In view of our duty to construe statutes so as to avoid raising serious constitutional problems, and the text and legislative history of the Act, we interpret the Act as imposing a minimal, as opposed to an onerous, burden on CLEOs. If a CLEO engages in unreasonably burdensome activities to determine the legality of proposed handgun transfers, the CLEO cannot claim that the statute demands it. Congress has tailored the Brady Act to require only a minimal effort, one no more oppressive than the requirements upheld in FERC. Such effort does not constitute a hardship of constitutional proportions.
Similarly, the two other relevant requirements of the Brady Act — destruction of records and notification of certain transferees of the reasons for denying their applications — also do not constitute impermissibly burdensome directives.
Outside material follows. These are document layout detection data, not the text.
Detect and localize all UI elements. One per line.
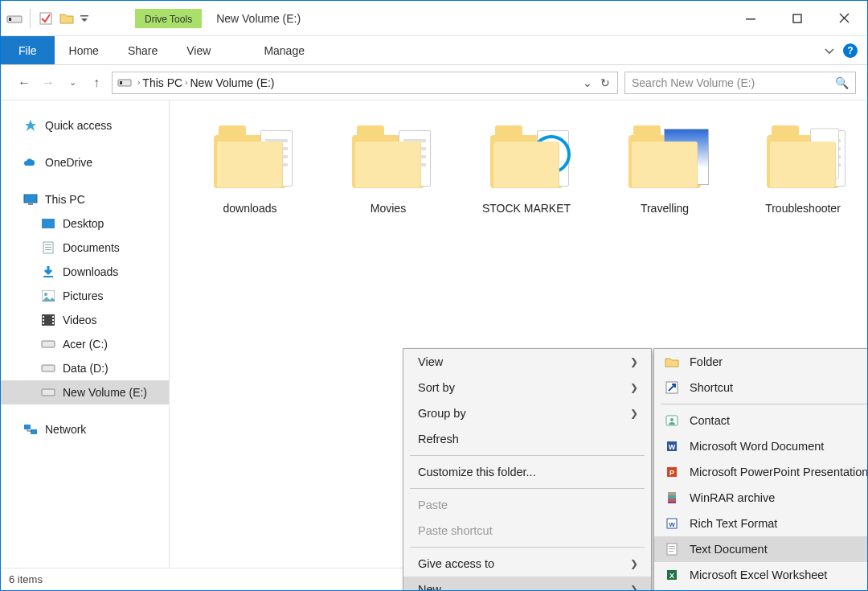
breadcrumb[interactable]: This PC: [142, 76, 182, 89]
search-input[interactable]: Search New Volume (E:) 🔍: [624, 72, 856, 94]
qat-dropdown-icon[interactable]: [79, 10, 90, 27]
forward-button[interactable]: →: [39, 76, 57, 90]
drive-icon: [6, 10, 23, 27]
body: Quick access OneDrive This PC Desktop Do…: [1, 101, 867, 568]
recent-locations-button[interactable]: ⌄: [63, 77, 81, 88]
svg-rect-44: [669, 546, 675, 547]
sidebar-item-drive-e[interactable]: New Volume (E:): [1, 380, 169, 404]
menu-item-new-excel[interactable]: X Microsoft Excel Worksheet: [654, 562, 868, 588]
ribbon-collapse-icon[interactable]: [824, 47, 835, 55]
folder-icon[interactable]: [58, 10, 76, 27]
svg-point-17: [44, 293, 47, 296]
ribbon-tab-home[interactable]: Home: [55, 36, 113, 64]
chevron-right-icon: ❯: [606, 356, 638, 367]
menu-item-new-rar[interactable]: WinRAR archive: [654, 485, 868, 511]
sidebar-item-desktop[interactable]: Desktop: [1, 211, 169, 236]
sidebar-item-quick-access[interactable]: Quick access: [1, 113, 169, 137]
menu-item-customize-folder[interactable]: Customize this folder...: [403, 459, 651, 485]
menu-item-new[interactable]: New❯: [403, 577, 651, 591]
help-icon[interactable]: ?: [843, 43, 858, 58]
folder-item[interactable]: Movies: [324, 117, 452, 215]
explorer-window: Drive Tools New Volume (E:) File Home Sh…: [0, 0, 868, 591]
contact-icon: [664, 412, 680, 429]
address-history-icon[interactable]: ⌄: [579, 76, 596, 89]
maximize-button[interactable]: [774, 1, 821, 35]
folder-icon: [616, 117, 713, 197]
svg-text:P: P: [669, 469, 674, 477]
folder-item[interactable]: STOCK MARKET: [462, 117, 591, 215]
close-button[interactable]: [821, 1, 867, 35]
svg-rect-20: [43, 319, 44, 321]
svg-rect-5: [793, 14, 801, 23]
refresh-icon[interactable]: ↻: [596, 76, 614, 89]
breadcrumb[interactable]: New Volume (E:): [190, 76, 274, 89]
sidebar-item-this-pc[interactable]: This PC: [1, 187, 169, 211]
search-icon: 🔍: [835, 76, 849, 89]
drive-icon: [117, 76, 132, 90]
ribbon-tab-share[interactable]: Share: [113, 36, 172, 64]
menu-item-new-word[interactable]: W Microsoft Word Document: [654, 433, 868, 459]
sidebar-item-pictures[interactable]: Pictures: [1, 284, 169, 308]
ribbon-tab-manage[interactable]: Manage: [249, 36, 319, 64]
svg-rect-3: [80, 15, 88, 17]
folder-item[interactable]: Troubleshooter: [739, 117, 867, 215]
svg-rect-38: [668, 492, 676, 495]
sidebar-item-drive-c[interactable]: Acer (C:): [1, 332, 169, 356]
svg-rect-45: [669, 548, 675, 549]
ribbon-tab-view[interactable]: View: [172, 36, 225, 64]
menu-item-new-powerpoint[interactable]: P Microsoft PowerPoint Presentation: [654, 459, 868, 485]
chevron-right-icon: ❯: [606, 558, 638, 569]
sidebar-item-network[interactable]: Network: [1, 417, 169, 441]
svg-rect-46: [669, 551, 674, 552]
svg-rect-15: [43, 276, 53, 277]
nav-row: ← → ⌄ ↑ › This PC › New Volume (E:) ⌄ ↻ …: [1, 65, 867, 101]
content-pane[interactable]: downloads Movies: [170, 101, 867, 568]
menu-item-give-access-to[interactable]: Give access to❯: [403, 551, 651, 577]
folder-item[interactable]: Travelling: [600, 117, 729, 215]
sidebar-item-label: Quick access: [45, 119, 112, 132]
sidebar-item-onedrive[interactable]: OneDrive: [1, 150, 169, 174]
folder-item[interactable]: downloads: [186, 117, 314, 215]
sidebar-item-videos[interactable]: Videos: [1, 308, 169, 332]
svg-rect-26: [42, 365, 55, 371]
sidebar-item-documents[interactable]: Documents: [1, 236, 169, 260]
shortcut-icon: [664, 380, 680, 396]
ribbon-tab-file[interactable]: File: [1, 36, 55, 64]
menu-item-new-text[interactable]: Text Document: [654, 536, 868, 562]
menu-item-new-rtf[interactable]: W Rich Text Format: [654, 511, 868, 536]
menu-item-view[interactable]: View❯: [403, 349, 651, 375]
menu-item-new-contact[interactable]: Contact: [654, 408, 868, 433]
menu-item-refresh[interactable]: Refresh: [403, 426, 651, 452]
svg-rect-4: [746, 18, 755, 20]
menu-item-new-folder[interactable]: Folder: [654, 349, 868, 375]
star-icon: [23, 118, 38, 133]
menu-item-group-by[interactable]: Group by❯: [403, 400, 651, 426]
sidebar-item-downloads[interactable]: Downloads: [1, 260, 169, 284]
svg-rect-7: [120, 81, 122, 84]
svg-rect-12: [45, 244, 51, 245]
menu-item-sort-by[interactable]: Sort by❯: [403, 375, 651, 400]
menu-item-new-zip[interactable]: WinRAR ZIP archive: [654, 588, 868, 591]
up-button[interactable]: ↑: [88, 76, 105, 90]
separator: [30, 9, 31, 28]
ribbon: File Home Share View Manage ?: [1, 36, 867, 65]
svg-rect-28: [24, 425, 31, 429]
title-section: Drive Tools New Volume (E:): [95, 1, 727, 35]
archive-icon: [664, 490, 680, 506]
svg-rect-29: [31, 429, 37, 434]
chevron-right-icon: ❯: [606, 584, 638, 591]
svg-rect-1: [9, 18, 11, 21]
address-bar[interactable]: › This PC › New Volume (E:) ⌄ ↻: [112, 72, 618, 94]
sidebar-item-drive-d[interactable]: Data (D:): [1, 356, 169, 380]
minimize-button[interactable]: [727, 1, 774, 35]
nav-pane: Quick access OneDrive This PC Desktop Do…: [1, 101, 170, 568]
checkbox-icon[interactable]: [37, 10, 55, 27]
svg-rect-24: [52, 322, 54, 324]
menu-item-new-shortcut[interactable]: Shortcut: [654, 375, 868, 400]
chevron-right-icon[interactable]: ›: [135, 78, 142, 87]
svg-rect-8: [24, 195, 37, 203]
back-button[interactable]: ←: [15, 76, 33, 90]
chevron-right-icon: ❯: [606, 382, 638, 393]
contextual-tab-label: Drive Tools: [135, 9, 202, 28]
chevron-right-icon[interactable]: ›: [182, 78, 190, 87]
These requirements are dwarfed by the administrative hearings and judicial actions mandated by PURPA. From the standpoint of the required time, the effect on resource allocation, and the level of difficulty, these duties are relatively insignificant. Indeed, Sheriff Frank has not represented to us that these post-search responsibilities are onerous. Other courts have concluded they are not. See Printz v. United States, 854 F. Supp. 1503, 1517 (D. Mont. 1994) (record destruction requirement is de minimis), rev'd on other grounds sub nom. Mack, 66 F.3d at 1034; McGee v. United States, 863 F. Supp. 321, 327 (S.D. Miss. 1994) (same).
In addition, the very circumstances that cast doubt on whether Sheriff Frank had standing — the willingness of other state officials to perform the CLEO functions — tend to show that the Brady Act is not a significant imposition on state or local officers. If the tasks required by the Act were impracticable or unduly onerous, the State Police might not have been so willing to relieve local law enforcement officials of the obligation. Nor might Sheriff Frank have been so willing to volunteer initially to perform the CLEO duties. Usually, of course, the issue of standing is entirely separate from the question of the merits. But in this case, the same facts that lead the concurring judge to find no standing seem to us — while indicating the presence of some burden — to show the burden imposed on Sheriff Frank and others in his position to be sufficiently small that our conclusion on the merits follows almost necessarily.
In sum, the obligations imposed on CLEOs by the Brady Act do not entrench on those powers reserved to the States by the Tenth Amendment. The Brady Act does not establish a structurally defective scheme like the one struck down in New York. The effort required is minimal, and the Act is therefore not unconstitutional by virtue of the magnitude of the burden. Finally, it is consistent with the principles undergirding our federal system, and with past decisions permitting federal impositions on States. As a consequence, we declare the challenged provisions of the Brady Act constitutional.
III. Due Process
We turn now to the remaining issues and dispose of them as briefly as possible. Plaintiff urged the district court, in support of his motion for a preliminary injunction, to rule that the Act's background check requirement is unconstitutionally vague. This argument depended on the applicability of the Brady Act's criminal penalty provision to CLEOs. See Frank, 860 F. Supp. at 1034. The district court held instead that Sheriff Frank lacked standing with respect to this Fifth Amendment claim because the Department of Justice's Office of Legal Counsel stated that the penalty provisions do not apply to CLEOs. The trial court ruled that Sheriff Frank was in no danger of being prosecuted and had therefore failed to demonstrate an injury. See id. at 1036.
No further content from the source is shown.